- Instructions to follow -
Your answer should be the exact lines of the records, starting with the one containing "Duurzaam ondernemen" and running to the end.
========
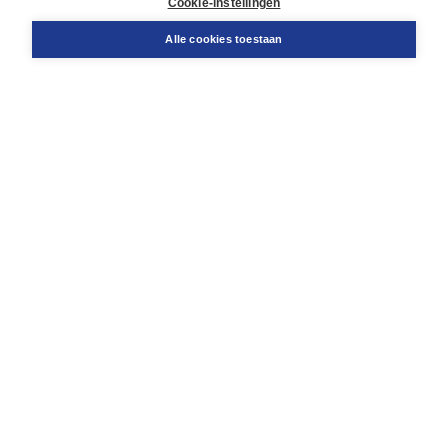
Cookie-instellingen
Snel bestellen
Teamviewer
Alle cookies toestaan
Boom voor jou
Voor de boekhandel
Voor de pers
Publiceren bij Boom
Werken bij Boom & Vacatures
Over Boom
Wat ons drijft
Onze historie
Onze auteurs
Onze organisatie
Duurzaam ondernemen
Gratis verzending in NL vanaf € 20,-.
Veilig winkelen met Thuiswinkelwaarborg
========
- Your solution -
Duurzaam ondernemen
Gratis verzending in NL vanaf € 20,-.
Veilig winkelen met Thuiswinkelwaarborg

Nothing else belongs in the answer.